Frequently asked questions

Which voice assistant is most important to optimize for?

That depends on your target audience. In the Netherlands, Google Assistant is used most via Android phones, followed by Siri on Apple devices. Alexa has a growing presence via Echo devices in households. If you serve a broad audience, it is best to optimize for all three. The good news is that the underlying principles are largely the same.

Direct measurement of voice search traffic is unfortunately limited. Voice assistants do not always send a recognizable referrer. Indirect indicators include: an increase in long-tail search traffic, a rise in question-based queries in Search Console and more traffic to FAQ pages. Some analytics tools are beginning to offer voice search segments, but the technology is still developing.

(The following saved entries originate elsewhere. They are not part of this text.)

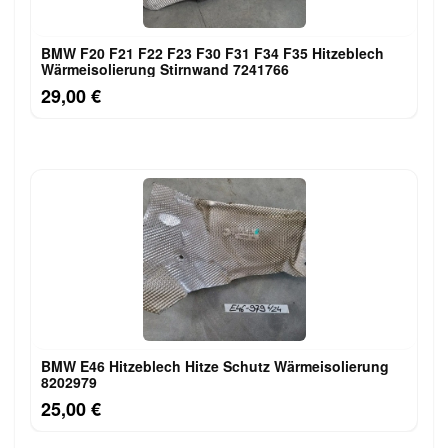
BMW F20 F21 F22 F23 F30 F31 F34 F35 Hitzeblech
Wärmeisolierung Stirnwand 7241766
29,00 €
BMW E46 Hitzeblech Hitze Schutz Wärmeisolierung
8202979
25,00 €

No, you do not need to create separate content. Voice search optimization strongly overlaps with good AEO practices. The extra steps are: adding FAQ sections with natural question sentences, optimizing the first sentence of sections as a concise answer, implementing Speakable markup and making your writing style more conversational. These are additions to your existing content, not replacements.

Does language play a role in voice search optimization?

Absolutely. Voice search is inherently language-bound. Spoken questions follow the natural speech patterns of the user's language. In Dutch, those patterns are different from English. Ensure that your Dutch-language content is written in natural, spoken Dutch. Avoid jargon and use the wordings that your target audience would actually speak.

What is Speakable schema and which voice assistants support it?

Speakable is a Schema.org property that indicates which sections of your page are suitable for voice assistants to read aloud. You specify this via CSS selectors or XPath expressions. Google officially supports Speakable for Google Assistant and Google News. Other voice assistants do not formally support it yet, but providing clearly marked, readable sections improves the chance that each platform selects the right passage.

The future of search is spoken. Websites that start with voice search optimization now are building a lead that becomes increasingly difficult to close as voice assistants become smarter and more popular.